CPL graduate student Michelle Tong, with contributions by CPL graduate student Shane Peace, published a review article on the mechanisms of learning and memory within olfactory bulb. Most of what is known about olfactory bulb memory mechanisms comes from one-trial learning studies in neonatal rodents (esp. the work of Carolyn Harley, John McLean, and Regina Sullivan). In adult animals, appetitive olfactory learning (including bulbar learning) is more gradual, representational, and statistical in nature, and it is exactly these properties that olfactory memory studies are well suited to investigate.
Tong MT, Peace ST, Cleland TA (2014) Properties and mechanisms of olfactory learning and memory. Front Behav Neurosci. 8:238. doi: 10.3389/fnbeh.2014.00238.

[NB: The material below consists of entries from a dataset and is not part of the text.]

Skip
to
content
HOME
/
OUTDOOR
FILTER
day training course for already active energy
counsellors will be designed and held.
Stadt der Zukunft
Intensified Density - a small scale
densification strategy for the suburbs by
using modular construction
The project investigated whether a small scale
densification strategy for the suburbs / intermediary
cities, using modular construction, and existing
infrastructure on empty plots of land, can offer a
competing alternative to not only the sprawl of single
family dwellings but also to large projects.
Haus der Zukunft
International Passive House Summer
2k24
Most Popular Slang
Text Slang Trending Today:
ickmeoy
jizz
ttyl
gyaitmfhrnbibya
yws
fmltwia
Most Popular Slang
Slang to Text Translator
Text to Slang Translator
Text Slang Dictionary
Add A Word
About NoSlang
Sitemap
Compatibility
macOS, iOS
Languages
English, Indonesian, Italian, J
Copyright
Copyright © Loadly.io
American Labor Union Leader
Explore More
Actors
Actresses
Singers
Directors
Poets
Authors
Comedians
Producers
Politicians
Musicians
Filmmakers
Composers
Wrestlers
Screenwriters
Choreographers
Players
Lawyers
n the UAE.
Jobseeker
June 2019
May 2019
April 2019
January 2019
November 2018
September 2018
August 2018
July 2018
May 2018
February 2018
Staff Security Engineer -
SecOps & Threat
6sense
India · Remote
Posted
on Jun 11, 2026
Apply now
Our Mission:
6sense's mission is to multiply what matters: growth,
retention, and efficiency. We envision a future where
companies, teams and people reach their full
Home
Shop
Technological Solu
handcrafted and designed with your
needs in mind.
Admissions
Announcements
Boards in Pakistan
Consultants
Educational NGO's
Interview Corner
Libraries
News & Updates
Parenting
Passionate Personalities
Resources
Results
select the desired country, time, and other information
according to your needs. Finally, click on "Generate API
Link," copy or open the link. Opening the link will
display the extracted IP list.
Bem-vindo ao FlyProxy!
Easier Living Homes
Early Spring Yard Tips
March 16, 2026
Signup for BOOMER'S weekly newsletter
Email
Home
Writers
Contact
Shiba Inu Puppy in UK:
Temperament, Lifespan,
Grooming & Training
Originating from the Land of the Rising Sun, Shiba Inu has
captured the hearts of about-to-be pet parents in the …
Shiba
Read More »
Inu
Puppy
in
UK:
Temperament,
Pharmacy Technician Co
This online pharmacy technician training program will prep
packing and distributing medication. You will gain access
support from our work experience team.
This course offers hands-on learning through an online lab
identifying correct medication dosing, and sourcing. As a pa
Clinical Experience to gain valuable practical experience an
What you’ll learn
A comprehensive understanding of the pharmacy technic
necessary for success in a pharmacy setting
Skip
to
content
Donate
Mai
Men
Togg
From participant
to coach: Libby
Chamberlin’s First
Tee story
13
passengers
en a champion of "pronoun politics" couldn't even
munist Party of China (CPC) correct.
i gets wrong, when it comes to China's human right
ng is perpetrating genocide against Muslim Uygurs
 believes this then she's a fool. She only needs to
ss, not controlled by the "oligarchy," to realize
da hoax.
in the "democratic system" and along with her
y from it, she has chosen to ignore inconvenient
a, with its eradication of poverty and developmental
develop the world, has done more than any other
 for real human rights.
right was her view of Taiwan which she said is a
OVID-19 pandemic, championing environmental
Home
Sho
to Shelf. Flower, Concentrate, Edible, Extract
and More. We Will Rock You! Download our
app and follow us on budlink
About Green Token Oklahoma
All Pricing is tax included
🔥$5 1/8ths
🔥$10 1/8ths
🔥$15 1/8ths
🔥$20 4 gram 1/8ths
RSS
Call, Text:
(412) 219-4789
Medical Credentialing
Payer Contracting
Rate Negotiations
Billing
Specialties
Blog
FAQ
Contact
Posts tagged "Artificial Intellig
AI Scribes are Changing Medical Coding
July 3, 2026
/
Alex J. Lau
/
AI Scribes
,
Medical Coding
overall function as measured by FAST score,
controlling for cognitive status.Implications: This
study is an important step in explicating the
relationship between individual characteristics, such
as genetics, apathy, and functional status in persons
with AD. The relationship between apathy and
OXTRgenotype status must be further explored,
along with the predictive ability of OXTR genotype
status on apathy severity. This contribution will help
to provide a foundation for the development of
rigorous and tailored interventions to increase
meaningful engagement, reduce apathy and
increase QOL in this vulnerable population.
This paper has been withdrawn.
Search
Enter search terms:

Abstract: Memories are dynamic physical phenomena with psychometric forms as well as characteristic timescales. Most of our understanding of the cellular mechanisms underlying the neurophysiology of memory, however, derives from one-trial learning paradigms that, while powerful, do not fully embody the gradual, representational, and statistical aspects of cumulative learning. The early olfactory system—particularly olfactory bulb—comprises a reasonably well-understood and experimentally accessible neuronal network with intrinsic plasticity that underlies both one-trial (adult aversive, neonatal) and cumulative (adult appetitive) odor learning. These olfactory circuits employ many of the same molecular and structural mechanisms of memory as, for example, hippocampal circuits following inhibitory avoidance conditioning, but the temporal sequences of post-conditioning molecular events are likely to differ owing to the need to incorporate new information from ongoing learning events into the evolving memory trace. Moreover, the shapes of acquired odor representations, and their gradual transformation over the course of cumulative learning, also can be directly measured, adding an additional representational dimension to the traditional metrics of memory strength and persistence. In this review, we describe some established molecular and structural mechanisms of memory with a focus on the timecourses of post-conditioning molecular processes. We describe the properties of odor learning intrinsic to the olfactory bulb and review the utility of the olfactory system of adult rodents as a memory system in which to study the cellular mechanisms of cumulative learning.